相棒劇場版2感想「彼への手紙」〜ネタバレあり〜

相棒劇場版2感想「彼への手紙」〜ネタバレあり〜
小野田官房長


公開初日に、そして今日まで数度と劇場版を鑑賞致しました。

公開される前から、CMや雑誌等のメディアを拝見するだけで「警視庁占拠」という大きな事件以上の不穏さを感じでいました。
公開は楽しみだけれど……見てしまったら、その「不穏」を推測のものから、事実として確定し、受け止めなければならない。
それはとても辛いことだと察していたので、鑑賞するのが怖くもありました。

でも、作品そのものを好いているのですから、この現実から目を逸らすわけには参りません。
Season9は既に動きだし、映画の世界(2010年夏)を経た2010年秋の相棒世界は衆目のもとに広がっているのです。

今見ている特命係が、
右京さんが経験したこの夏の出来事を、見過ごすわけにはいかないですよ。


それに、きっと貴方だって思っているのではありませんか?
Season9でも、右京さんが己の正義の元に奔走し、権力と対峙するとき。
姿こそなくても、貴方の陰は常に右京さんの側にあることを。
それは、劇場版の結末を知ってこそ色濃く鮮やかに感じ取ることができます。

この結末をもって、より一層に貴方と右京さんの関係は強固になり、そして永久のものになった、と私は思ってなりません。

殺されるべき人の腕の中でその命を絶え、
同時にかつて自分の未来を奪った男が亡くなる瞬間を目前で見つめる。
人命ははかなく、誰にでも等しくそのはかなさは在って。
貴方という人でさえ、こんなにも容易くこの世を去ってしまうものなんだと、現実のせちがらさをドラマ世界で確認してしまいました。

でも……あのような結末の中でも、
官房長、貴方は幸せだったのではないでしょうか?
最後に右京さんの温もりに触れ、最後に自分の事をみつめ、自分を呼んでくれたのだから。

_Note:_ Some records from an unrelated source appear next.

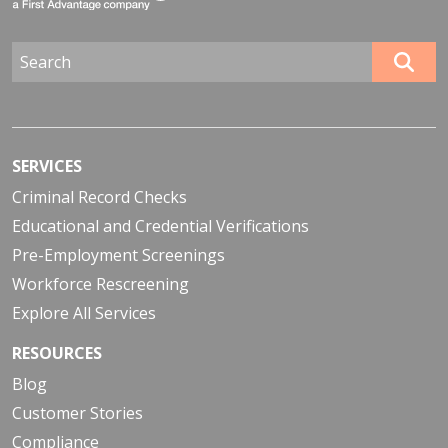
SERVICES
Criminal Record Checks
Educational and Credential Verifications
Pre-Employment Screenings
Workforce Rescreening
Explore All Services
RESOURCES
Blog
Customer Stories
Compliance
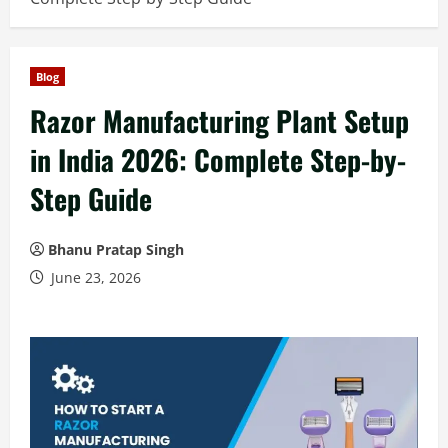
Blog
Razor Manufacturing Plant Setup
in India 2026: Complete Step-by-
Step Guide
Bhanu Pratap Singh
June 23, 2026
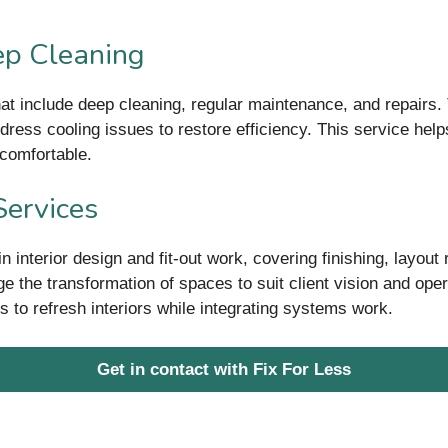
p Cleaning
t include deep cleaning, regular maintenance, and repairs. T
dress cooling issues to restore efficiency. This service help
comfortable.
Services
interior design and fit-out work, covering finishing, layout
e the transformation of spaces to suit client vision and op
s to refresh interiors while integrating systems work.
Get in contact with Fix For Less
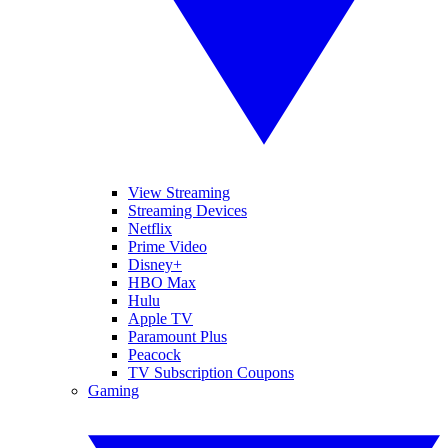
View Streaming
Streaming Devices
Netflix
Prime Video
Disney+
HBO Max
Hulu
Apple TV
Paramount Plus
Peacock
TV Subscription Coupons
Gaming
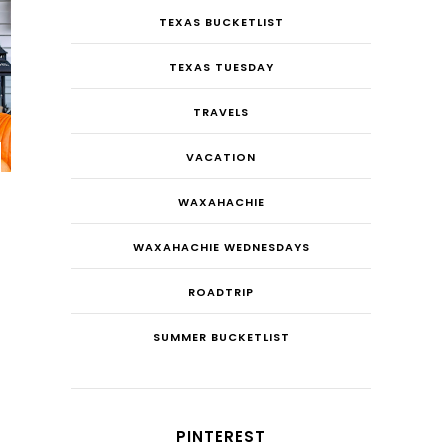
TEXAS BUCKETLIST
TEXAS TUESDAY
TRAVELS
VACATION
WAXAHACHIE
WAXAHACHIE WEDNESDAYS
ROADTRIP
SUMMER BUCKETLIST
PINTEREST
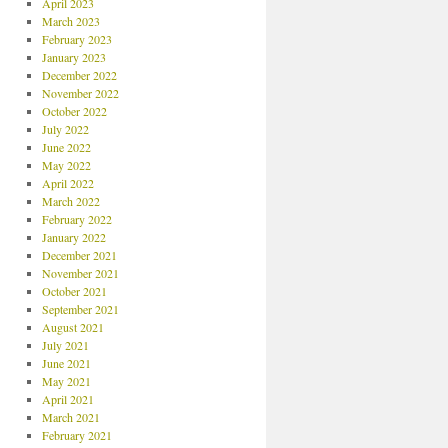
April 2023
March 2023
February 2023
January 2023
December 2022
November 2022
October 2022
July 2022
June 2022
May 2022
April 2022
March 2022
February 2022
January 2022
December 2021
November 2021
October 2021
September 2021
August 2021
July 2021
June 2021
May 2021
April 2021
March 2021
February 2021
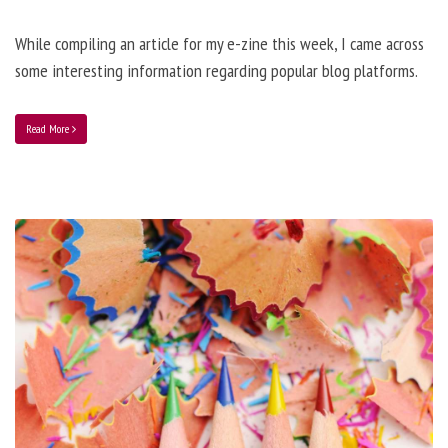
While compiling an article for my e-zine this week, I came across
some interesting information regarding popular blog platforms.
Read More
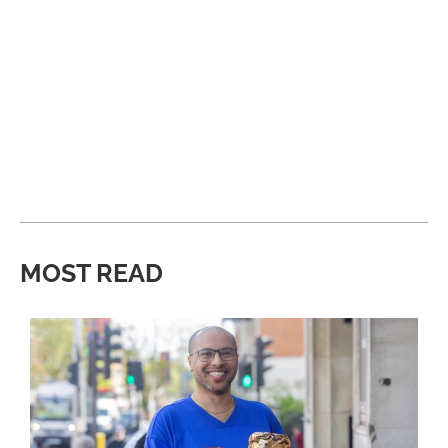
MOST READ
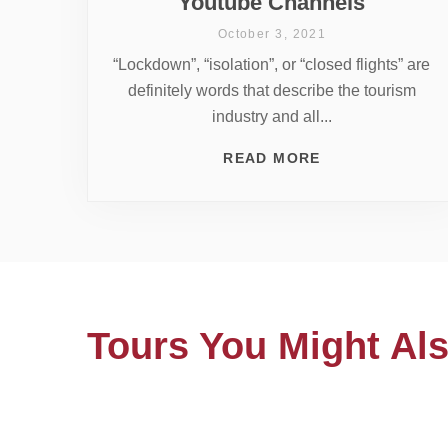
Youtube Channels
October 3, 2021
“Lockdown”, “isolation”, or “closed flights” are
definitely words that describe the tourism
industry and all...
READ MORE
Tours You Might Als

そして、これからずっと彼の中に貴方の存在は在りつづけると思うから。
あの終焉を、最期を看取った人のことを、簡単に忘れることができるわけないじゃないですか。

この解釈は間違っているかもしれないけれど、右京さんに看取られて亡くなっていく顛末は……貴方にとって幸せだった……。
そう思いたいのです。
いや、せめてそう思わせて下さい。
でなければ……貴方を失った喪失感が辛くて苦しいのです。
胸の奥がずっしりと重くて、そのまま座り込んで倒れ込んでしまいそうな程に。

そこに、ささやかでも「幸せ」を注ぐことができれば、私は前を向くことができそうです。

右京さんは、歩き出しています。真っすぐ前を向いて。

私も貴方を忘れることなく、前へ歩きだそうと思います。

本当に……今更ながらに、貴方の事が大好きでした。
でも、これからもずっと……。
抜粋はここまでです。